NeutralA stock rated as "Neutral" is expected to perform in line with the overall market or a specific benchmark. This rating indicates that the stock is neither particularly attractive nor unattractive for investment. Investors may consider holding onto the stock, as it is not expected to either significantly outperform or underperform the market.
UnderperformA stock rated as "Underperform" is expected to perform worse than the overall market or a specific benchmark over the near-to-medium term. This rating suggests that the stock may deliver lower returns compared to the average returns of other stocks in the same sector or market index. Investors might consider selling the stock or avoiding it as an investment.

Disclaimer

This AI Analyst Stock Report is automatically generated by our AI systems using advanced algorithms and publicly available financial, technical, and market data. While the information provided aims to be accurate and insightful, it is intended for informational purposes only and should not be considered financial advice.

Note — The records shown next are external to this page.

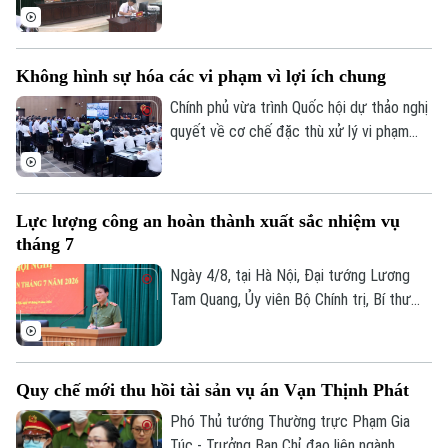
nhân dân trực tiếp khởi kiện các vụ án dân
sự đang tạo ra những bước ngoặt pháp lý
quan trọng. Không chỉ dừng lại ở chức
Không hình sự hóa các vi phạm vì lợi ích chung
năng thực hành quyền công tố, Viện Kiểm
sát đã trở thành "lá chắn" trực tiếp bảo
Chính phủ vừa trình Quốc hội dự thảo nghị
vệ lợi ích của Nhà nước, cộng đồng và
quyết về cơ chế đặc thù xử lý vi phạm
đặc biệt là những nhóm người yếu thế.
liên quan đến kinh tế và đổi mới sáng tạo.
Điểm cốt lõi của dự thảo là ưu tiên áp
dụng các biện pháp kinh tế, dân sự, hành
Lực lượng công an hoàn thành xuất sắc nhiệm vụ
chính và coi xử lý hình sự là biện pháp
tháng 7
cuối cùng. Chính sách này nhằm bảo vệ
cán bộ dám nghĩ dám làm vì lợi ích chung.
Ngày 4/8, tại Hà Nội, Đại tướng Lương
Tam Quang, Ủy viên Bộ Chính trị, Bí thư
Đảng ủy Công Trung ương, Bộ trưởng Bộ
Công an đã chủ trì Hội nghị giao ban Bộ
tháng 7/2026. Những thành quả toàn diện
Quy chế mới thu hồi tài sản vụ án Vạn Thịnh Phát
đạt được đã thể hiện rõ thế chủ động,
nhạy bén của toàn lực lượng trước mọi
Phó Thủ tướng Thường trực Phạm Gia
tình huống.
Túc - Trưởng Ban Chỉ đạo liên ngành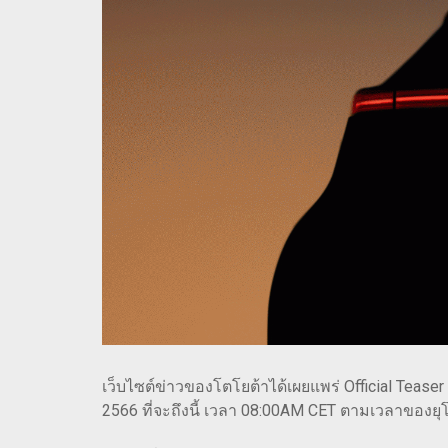
เว็บไซต์ข่าวของโตโยต้าได้เผยแพร่ Official Teas
2566 ที่จะถึงนี้ เวลา 08:00AM CET ตามเวลาของย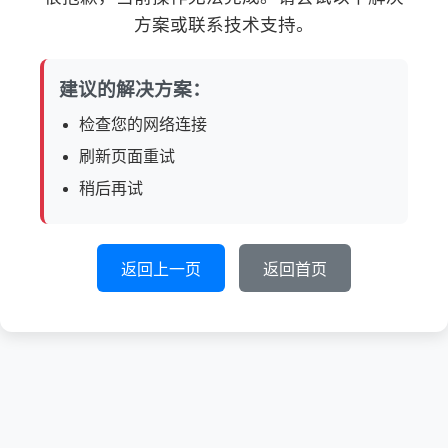
方案或联系技术支持。
建议的解决方案：
检查您的网络连接
刷新页面重试
稍后再试
返回上一页
返回首页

Any content created by an AI (Artificial Intelligence) system may contain inaccuracies and/or contain errors. Investing in stocks carries inherent risks, and past performance is not indicative of future results. This report does not account for your personal financial circumstances, objectives, or risk tolerance. Always conduct your own research or consult with a qualified financial advisor before making investment decisions. The analysis and recommendations provided are based on historical and current data and may not fully reflect future market conditions or unexpected developments. Neither the creators of this report nor its affiliated entities guarantee the accuracy, completeness, or reliability of the information presented. Use this report at your own discretion and risk.